Los topillos son pequeños mamíferos parecidos a los ratones que se caracterizan por tener un cuerpo corto y grueso con orejas pequeñas y caras rechonchas. Sus colas cortas se deben a que viven en el suelo. La mayoría son semifosoriales, es decir, viven sobre o bajo el suelo. No trepan y no entran en casas o graneros. Al ser herbívoros, los topillos buscan material vegetal, como tallos de hierba y forraje en pastos, campos y praderas. Para ver sus correrías, junto con sus recortes de hierba, el buscador sólo tiene que ponerse a su nivel. Unas pocas especies, como el topillo del bosque (Microtus pinetorum) del oeste de Loudoun, hacen túneles bajo el suelo del bosque y se alimentan de raíces, tubérculos y setas.

El topillo de los prados (Microtus pennsylvannicus), también conocido como ratón de campo, es quizás el topillo más conocido de Norteamérica. Habita en todas las praderas y campos de hierba desde el Atlántico medio hasta partes de Canadá. Una forma fácil de encontrar un topillo de los prados es buscar debajo de cualquier tabla u objeto grande que descanse en el suelo en un campo cubierto de hierba. A menudo, dos o tres topillos correrán por debajo de la tabla asustados por la repentina invasión de luz solar.

Es importante reconocer que los topillos de los prados son los mamíferos más prolíficos del mundo. En condiciones cíclicas ideales, los topillos de los prados pueden alcanzar poblaciones de miles de ejemplares por hectárea, aunque lo más habitual es que haya entre 20 y 100 topillos de los prados por hectárea. Cada pocos años, cuando se producen estas altas concentraciones, atraen a los depredadores de cerca y de lejos, especialmente a las rapaces. Hace varios años se produjo una enorme explosión demográfica de topillos de los prados en los campos en barbecho de Montressor Road, al norte de Leesburg. Ese invierno se produjo una rara confluencia de halcones de patas rugosas, búhos de orejas cortas, aguiluchos norteños, así como halcones de hombros rojos y de cola roja, que recorrieron los campos y se aprovecharon de la abundancia. Era un espectáculo impresionante, y cuando se corrió la voz, a menudo había más observadores de aves aparcados a los lados de las carreteras que rapaces en los campos.

Un topillo de los prados bajo una tabla
Foto de Liam McGranahan

Desgraciadamente, cuando se producen grandes cantidades de topillos como estos en las zonas agrícolas, los topillos empiezan a comerse los cultivos y a perforar la corteza de los árboles frutales. En estas condiciones, los agricultores suelen recurrir a los rodenticidas para reducir las pérdidas de sus cultivos. Esto provoca la pérdida involuntaria de otros animales silvestres por envenenamiento secundario. Sin embargo, cada vez son más los agricultores que buscan alternativas más seguras y utilizan diversas prácticas de gestión integrada de plagas para proteger sus medios de vida.

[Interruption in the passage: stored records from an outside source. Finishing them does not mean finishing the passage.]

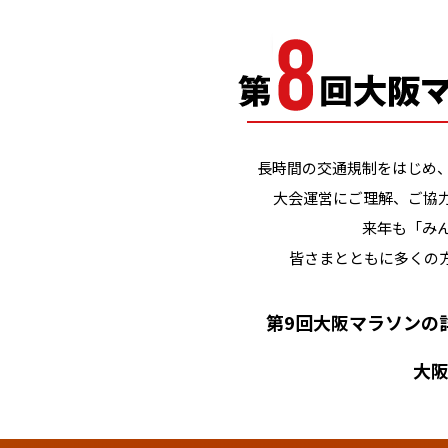
長時間の交通規制をはじめ
大会運営にご理解、ご協
来年も「み
皆さまとともに多くの
第9回大阪マラソンの
大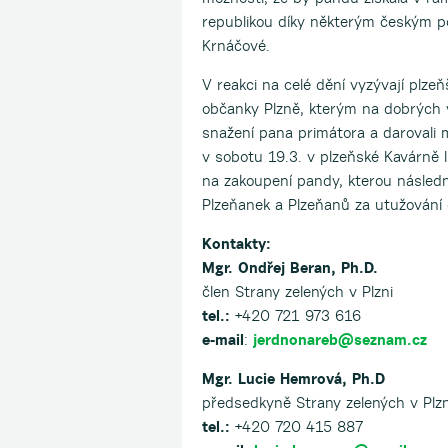
republikou díky některým českým po
Krnáčové.
V reakci na celé dění vyzývají plz
občanky Plzně, kterým na dobrých vz
snažení pana primátora a darovali 
v sobotu 19.3. v plzeňské Kavárně 
na zakoupení pandy, kterou násled
Plzeňanek a Plzeňanů za utužování 
Kontakty:
Mgr. Ondřej Beran, Ph.D.
člen Strany zelených v Plzni
tel.:
+420 721 973 616
e-mail
:
jerdnonareb@seznam.cz
Mgr. Lucie Hemrová, Ph.D
předsedkyně Strany zelených v Plzn
tel.:
+420 720 415 887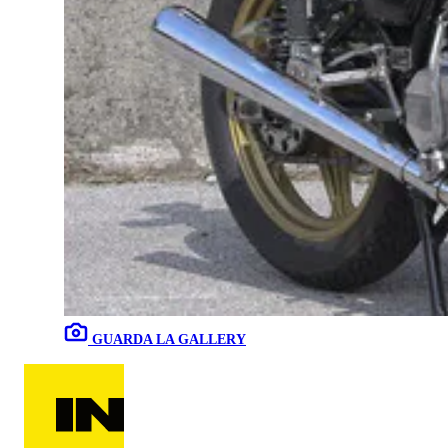
GUARDA LA GALLERY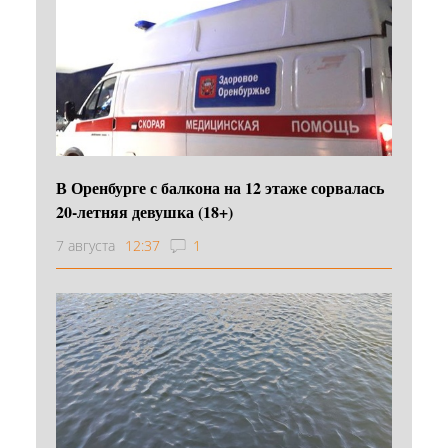
В Оренбурге с балкона на 12 этаже сорвалась
20-летняя девушка (18+)
7 августа
12:37
1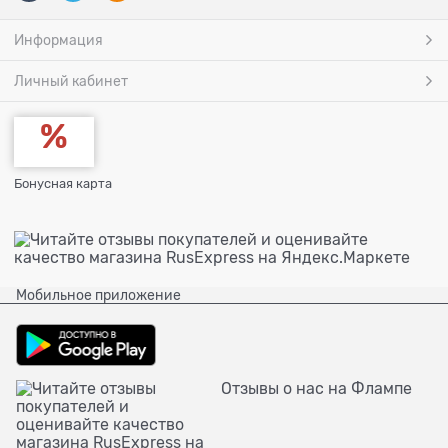
Информация
Личный кабинет
Бонусная карта
Мобильное приложение
Отзывы о нас на Флампе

Estos pequeños mamíferos – topos, topillos y musarañas- marcan la diferencia en el mundo natural y desempeñan un papel fundamental en sus ecosistemas. Mejoran las condiciones del suelo proporcionando servicios de aireación y fertilización. Son una fuente vital de alimento para otros animales. Sin embargo, su existencia depende de que las personas comprendan sus necesidades y los hábitats que necesitan. En lugar de asustarse o molestarse por su presencia, acéptela y acepte su papel en el tejido de la vida.

Kays, Roland y Don E. Wilson. Mammals of North America. Princeton, NJ: Princeton UP, 2002.

Agencia de Protección Ambiental de los Estados Unidos. Rodentcides: www.epa.gov/rodenticides

Virginia Cooperative Extension. Gestión de los daños causados por la fauna salvaje: Moles: pubs.ext.vt.edu

Departamento de Caza y Pesca Continental de Virginia. Información sobre las especies: Meadow Vole: www.dgif.virginia.gov/wildlife

Webster, William David, James F. Parnell y Walter C. Biggs. Mammals of the Carolinas, Virginia, and Maryland. Chapel Hill: University of North Carolina, 1985.